Josephine walked past me and plopped down on her couch, wincing slightly when she jarred her injured arm. I sat on the edge of the recliner, leaning my forearms on my knees waiting on her explanation.

“I didn’t want to bother you. Besides, I figured you wouldn’t want to talk to me anyway.”

“Just because I’m pissed at you doesn’t mean I don’t give a shit. I care about you Josephine. We’ve always been friends. I would want to know that you’ve been hurt.”

“You don’t get it, Miles. I don’t want to be friends. I’m in love with you. Do you even realize the courage it took for me to reveal myself to you? I’ve been in love with you forever. Add that to the fact that I don’t have the most normal sexual desires, I was really putting myself out there. Your rejection hurt me so much. Especially considering your response to my domination before you knew I was Mistress Jasmine. Maybe I should have gone about it a different way, but no other way has worked. I’ve been waiting six years. Six years, Miles. I got tired of waiting. Especially when I know you have stronger feelings for me than friendship no matter how much you deny it.”

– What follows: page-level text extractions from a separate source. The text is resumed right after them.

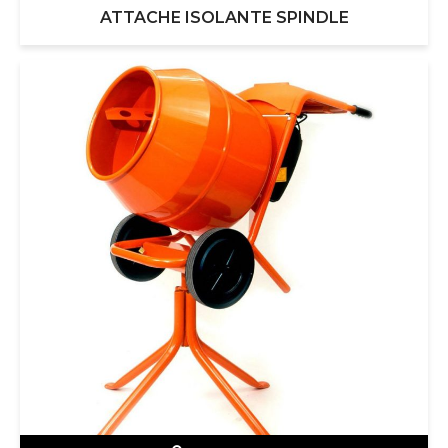
ATTACHE ISOLANTE SPINDLE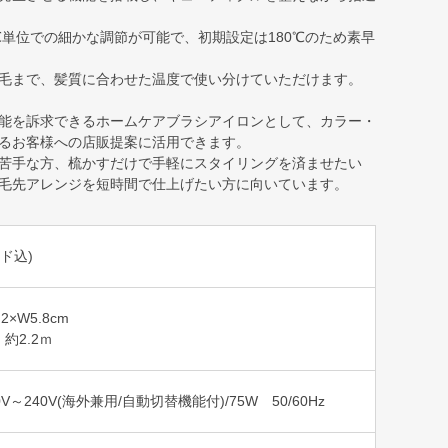
5℃単位での細かな調節が可能で、初期設定は180℃のため素早
毛まで、髪質に合わせた温度で使い分けていただけます。
能を訴求できるホームケアブラシアイロンとして、カラー・
るお客様への店販提案に活用できます。
苦手な方、梳かすだけで手軽にスタイリングを済ませたい
毛先アレンジを短時間で仕上げたい方に向いています。
ード込)
.2×W5.8cm
約2.2ｍ
V～240V(海外兼用/自動切替機能付)/75W 50/60Hz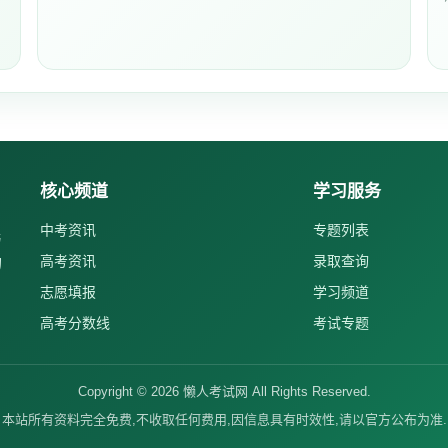
核心频道
学习服务
中考资讯
专题列表
与
高考资讯
录取查询
的
志愿填报
学习频道
高考分数线
考试专题
Copyright ©
2026
懒人考试网 All Rights Reserved.
本站所有资料完全免费,不收取任何费用,因信息具有时效性,请以官方公布为准.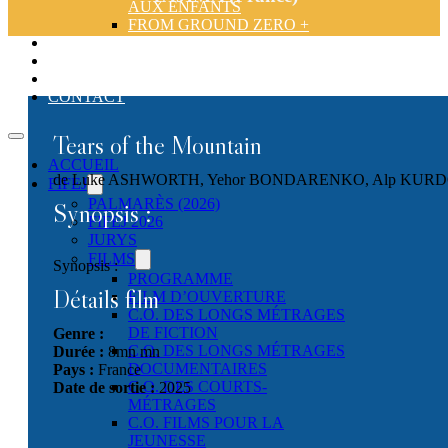
AUX ENFANTS
FROM GROUND ZERO +
LES ATELIERS
CONFÉRENCES
ACTUALITÉS
CONTACT
Tears of the Mountain
ACCUEIL
de Luke ASHWORTH, Yehor BONDARENKO, Alp KURD
FIFEJ
PALMARÈS (2026)
Synopsis :
FIFEJ 2026
JURYS
FILMS
Synopsis :
PROGRAMME
Détails film
FILM D’OUVERTURE
C.O. DES LONGS MÉTRAGES
DE FICTION
Genre :
C.O. DES LONGS MÉTRAGES
Durée :
8mn mn
DOCUMENTAIRES
Pays :
France
C.O. DES COURTS-
Date de sortie :
2025
MÉTRAGES
C.O. FILMS POUR LA
JEUNESSE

As much as I hated to admit it, everything she said was true. None of that mattered though. My life was a shit show right now, and I had no desire to drag her down into the darkness with me. I woke up every night in a cold sweat, having tossed and turned, seeing nothing but blood. I hadn’t slept more than a couple hours a night since killing Malcolm.

“I’m sorry, Josephine. I just can’t. I only came over here to check on you and make sure you were okay. Please talk to Connor about having someone drive by here periodically. It would make me feel better knowing you’re safe.”

She deflated at my words, and I hated that I hurt her. I wish I could be who she needed me to be. She rose from her position on the couch and headed to the front door. I knew that was my cue to leave.

“Thanks for checking on me, but I’m fine.” She held the door open for me, refusing to even look at me. That had never happened before. Her eyes were always on me, following me. It was a testament to how much I’d hurt her. My arm tensed with the force it took not to reach out and caress her face as I moved past. It took all my effort to hold myself back. No reason to lead her on in the hopes that we had a future.

“I’m glad you weren’t more seriously hurt.” I wanted to say more, but I knew it was best if I just left. No sense in prolonging each other’s agony. After she closed the door behind me, I stood there staring at it, wondering if I hadn’t just made the biggest mistake of my life. And silently praying she’d open it again.